ABD seçimleri ve değişim

 

ABD'deki seçim sonuçları üzerine yapılan bir dizi tahmin, adaylardan birinin önde olduğu kanısı ortaya koymuş olmakla birlikte, bu konuda kesin konuşmanın mümkün olamayacağı yolunda izler de taşıdı.


Genel olarak yorumlayıcı cümlelerde, 'Demokrat aday Obama önde ama..' türünden açıklamalar kullanıldı. Bu ifade, son dakikaya kadar ABD'de seçim sonuçlarını Cumhuriyetçiler lehine taşıyacak bir gelişmenin olabileceği ihtimaline dayanıyordu. Ama ile devam eden bu cümleler, ABD'nin bir anda sert politikalardan yumuşak politikalara geçemeyeceği anlayışına dayandı. Ayrıca, tam olarak oranlarına vakıf olunamayan kararsız kitlenin son dakikada bildik siyasete oy vereceği tahmini yapıldı. Öte yandan, kamuoyu yoklamalarının güvenirliliği de soruşturuldu. Birçok Amerikalı seçmenin, 'elim kırılır da yine de bir zenci adaya oy vermem' demekten utandığı, çekindiği ya da durumu ifşa etmek yerine yanıltıcı bildirim yaptığı düşünüldü.

Bir diğer değerlendirme zemini ise, hangi aday seçilirse seçilsin ABD'de yapısal bir değişim olmayacağı üzerine dayandı. Bu, iki anlam içerir. Birincisi, başa kim gelirse gelsin ABD'nin küresel politikalarını, en azından amaçlarını değiştirmeyeceği anlayışına karşılık gelir. Olumsuz bir içerik ima eden bu anlayışa göre, ABD'nin herkes tarafından bilinen amaçları bulunur, bu amaçlar emperyalizm literatüründeki kelimelerle anlam bulur, üstelik de politikayı siyaseti partiler ya da seçilmiş kişiler değil devlet yapar; dolayısıyla adaylar seçim kampanyaları sırasında ne söylerlerse söylesinler, iktidara gelince tam tersini yapabilirler. Bu bakış ABD'ye hangi ülkeden bakıldığını ortaya koyduğu gibi, hangi zaman aralığına bakıldığını da gösterir. Zira ABD siyasal sisteminde bu yaklaşımı doğrulayacak örnekler bulmak hiç zor değil. Siyasetin başkana göre değişmeyeceği çıkarımının ikinci anlamı ise, siyasi ve idari kurumların, sivil toplumun, lobi ya da iş çevrelerinin taleplerinin başkanı şekillendirmede daha etkili olduğu anlayışına dayanır. Buna göre, ABD'deki toplumsal kesimlerin hızlı değişmeyen, hemen her durumda benzer talepleri bulunan davranış kalıpları olduğu anlamı çıkar.
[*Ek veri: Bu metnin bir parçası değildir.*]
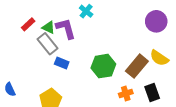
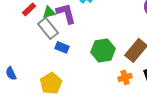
green triangle: (48, 27) -> (49, 12), turned -40

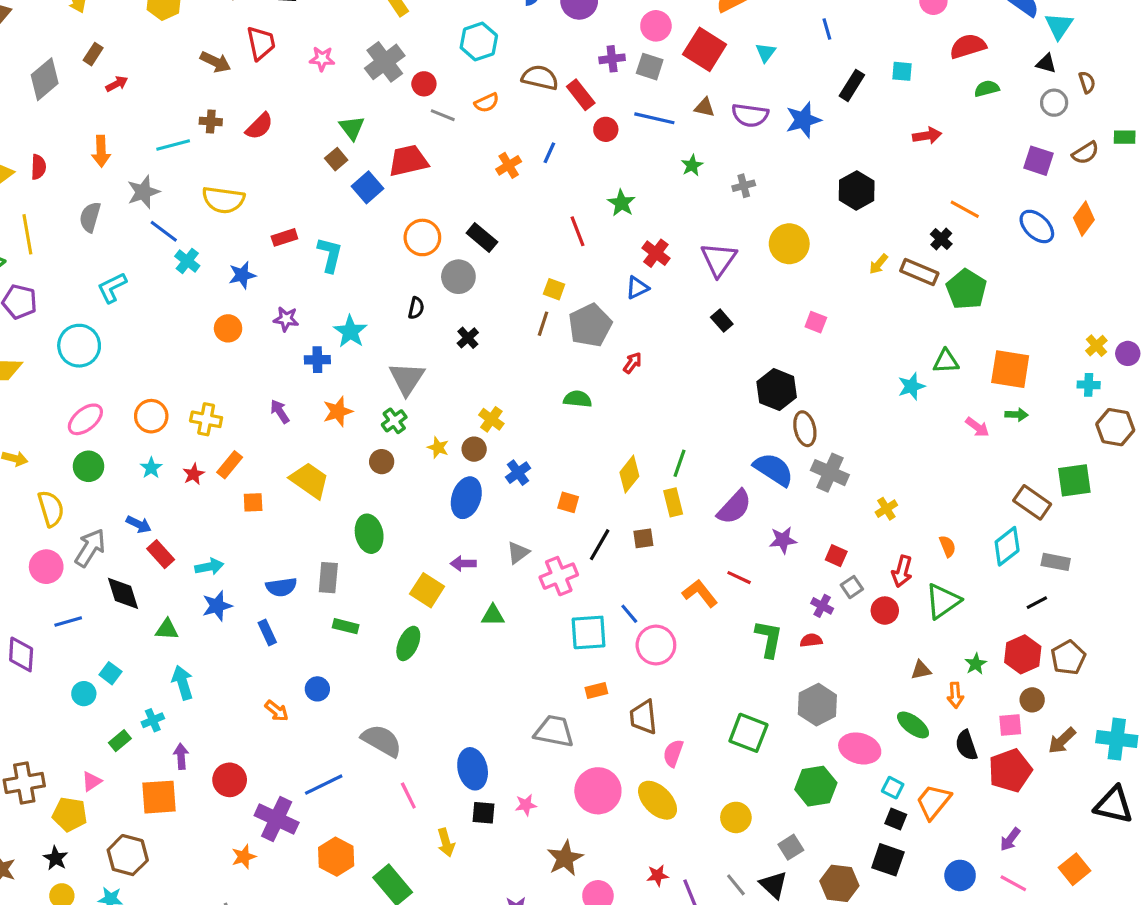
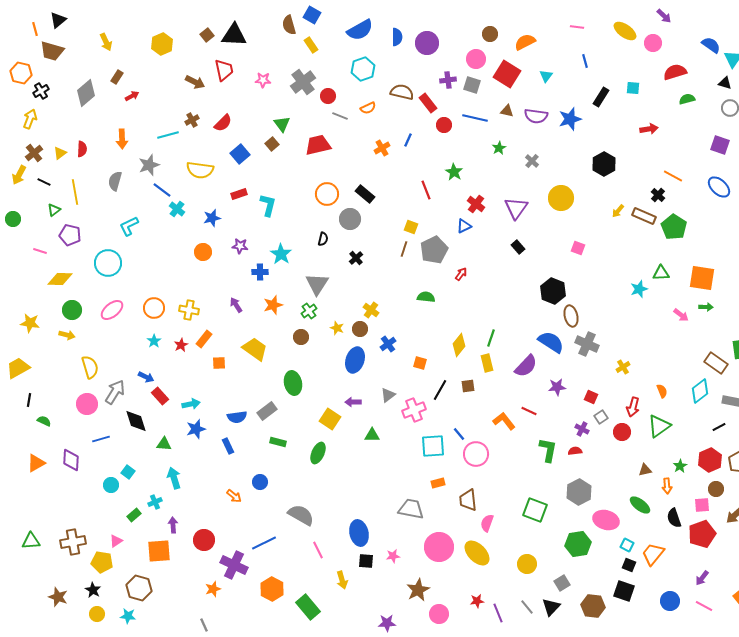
brown cross: (211, 121) -> (192, 120), turned -32
gray cross: (744, 186) -> (532, 161), turned -32
blue square: (368, 187) -> (240, 154), moved
green circle: (89, 466) -> (72, 310), moved
gray rectangle: (328, 578) -> (267, 411), turned 48
black triangle: (774, 885) -> (551, 607), turned 30

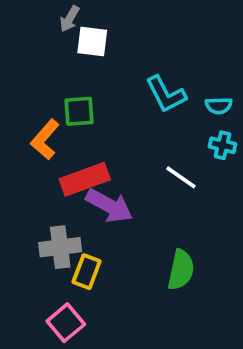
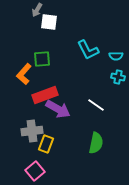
white line: (181, 177) -> (96, 105), moved

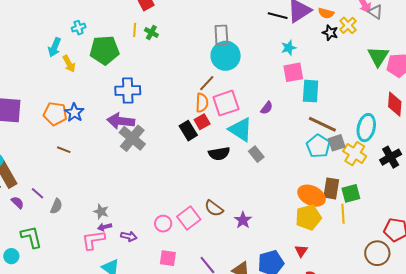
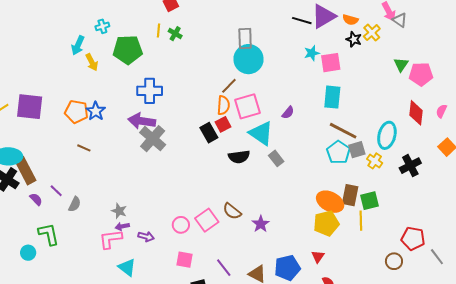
green triangle: (378, 56) -> (401, 65), size x0.7
pink square: (293, 72) -> (331, 63), moved
yellow cross: (355, 154) -> (375, 161), size x0.7
brown circle: (377, 253) -> (394, 261), size x0.7

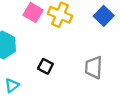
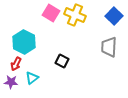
gray trapezoid: (94, 67) -> (109, 47), moved

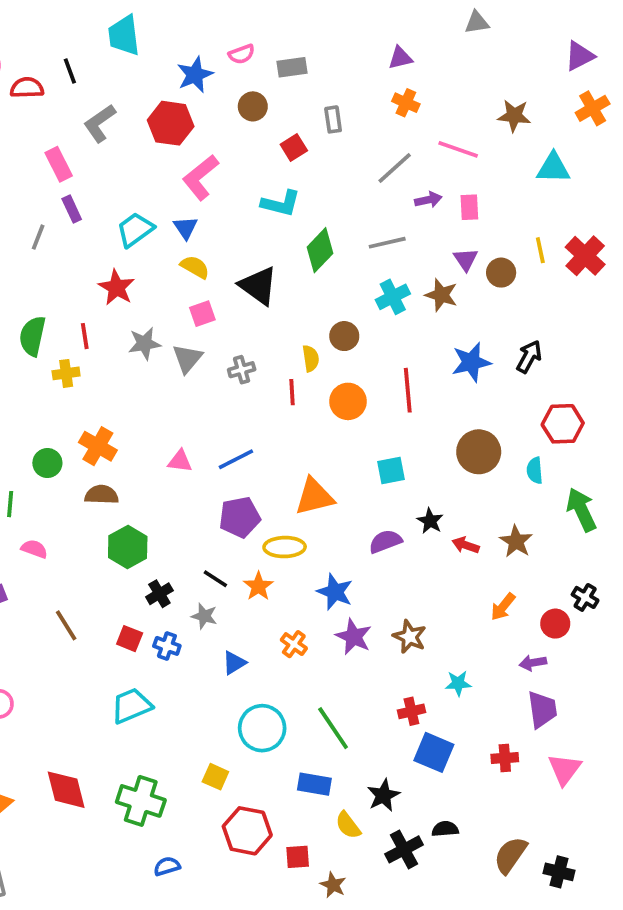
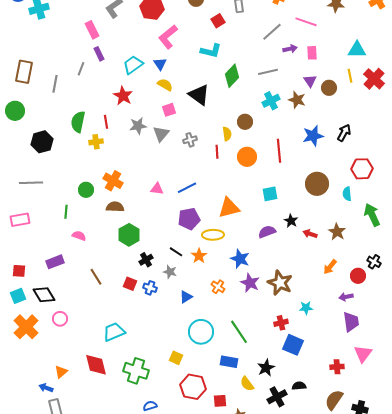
cyan triangle: (553, 168) -> (357, 50), moved
brown star: (410, 637) -> (280, 283), size x1.4
cyan trapezoid: (131, 706) -> (114, 332), moved
red cross: (505, 758) -> (337, 367), moved

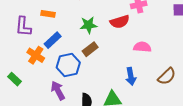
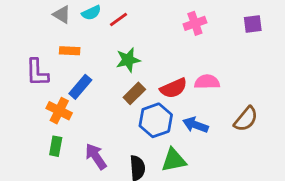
red semicircle: (120, 22) -> (173, 88), moved
blue hexagon: (68, 65) -> (156, 120), moved
blue arrow: (131, 76) -> (195, 125), turned 126
green rectangle: (14, 79) -> (56, 146), moved, turned 64

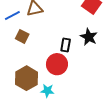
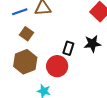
black star: (89, 37) -> (92, 44), turned 30
brown hexagon: (27, 78) -> (25, 62), moved

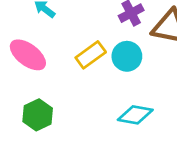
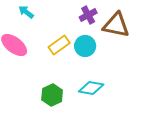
green hexagon: (38, 115) -> (52, 95), moved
Başkanlık yarışına katılmış adayların propaganda dönemindeki söylemleri, her ikisinin de 'değişim' ihtiyacına yanıt arama derdinde olduklarını gösterdi. Bu haliyle, hangi başkan gelirse gelsin, ABD politikalarında bir değişim olacağını söylemek mümkün. Toplumun büyük kesiminin, ekonomi politikalarında, güvenlik uygulamalarında, askeri yapılanmada, dünya politikalarında değişim istediği bir yerde, durumun savunmasını yapmanın anlamı yok, böyle bir aday da yok. Dolayısıyla ABD'nin küresel politikalarında değişime gideceğini şimdiden söylemek mümkün. Bu değişimin yöntemi ve öncelikleri başkan adaylarına göre farklılaşabilir.

Değişimi zorunlu kılan faktörlerden birisi, Bush yönetiminin ABD'yi en istenmeyen, en güvenilmez oyuncu haline getirmedeki başarısı. ABD'nin güvenilmez oyuncu haline gelmesi farklı ülkelerle farklı düzeylerde iletişim, işbirliği ya da ittifak kurulmasının önünü kapattı, eski dostlarını da uzaklaştırdı. Bu politikaların ABD faaliyetlerini daraltan, sınırlayan bir etkisi oldu. Alan ve etki daralması, kendini aşan kapasiteye sahip ABD'de siyasal, mali ve ekonomik krizlerin alt yapısını oluşturdu, toplum da değişim istedi.

Dünya halklarının Obama'yı tercih etmesi, onunla kendilerine de değecek değişimin daha hızlı ve radikal olacağını sanmasıyla ilgili. Amerikalılar ise oylarını önce kendilerine değecek değişime göre kullanıyorlar. Sonuçlar, Amerikalıların çoğunluğunun değişimden ne anladıklarını gösterir, dolayısıyla seçim sonuçlarıyla çok ilgilenen diğer halklar da, isterlerse buna göre pozisyonlarını alırlar.